If a malicious developer attempted a cross site request forgery attack using HTTP GETs against this web service, they might include a script tag in their page like the following:

Listing 4

<script type="text/javascript" src="http://contoso.com/StockService/Stock.asmx/GetQuotes?symbol=msft" />  

However, browsers will not set the Content-Type to application/json when parsing a <script src=""> element and making the request. As a result when ASP.NET receives a request made from a <script /> include, it will not recognize it as a request to an ASP.NET AJAX web service, and it will result in an error from ASP.NET stating that it does not recognize the requested URL.  This will prevent JSON Hijacking attempts (even if you have the GET verb enabled for a web method).

Resources

Summary

ASP.NET AJAX 1.0 by default only allows the HTTP POST verb to be used when invoking web methods using JSON, which means you can't inadvertently allow browsers to invoke methods via HTTP GET.
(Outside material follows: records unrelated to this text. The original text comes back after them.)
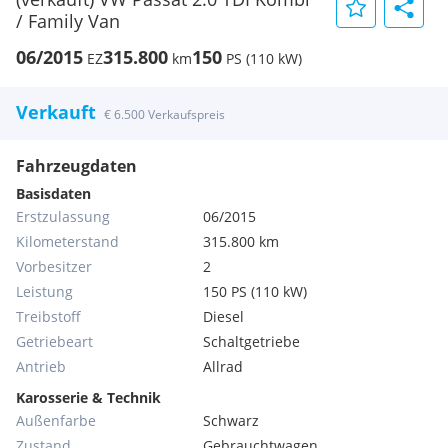
/ Family Van
06/2015
315.800
150
EZ
km
PS (110 kW)
Verkauft
€ 6.500 Verkaufspreis
Fahrzeugdaten
Basisdaten
Erstzulassung
06/2015
Kilometerstand
315.800 km
Vorbesitzer
2
Leistung
150 PS (110 kW)
Treibstoff
Diesel
Getriebeart
Schaltgetriebe
Antrieb
Allrad
Karosserie & Technik
Außenfarbe
Schwarz
Zustand
Gebrauchtwagen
ASP.NET AJAX 1.0 requires a Content-Type header to be set to "application/json" for both GET and POST invocations to AJAX web services.  JSON requests that do not contain this header will be rejected by an ASP.NET server.  This means you cannot invoke an ASP.NET AJAX web method via a <script src=""> include because browsers do not allow append custom content-type headers when requesting a JavaScript file like this.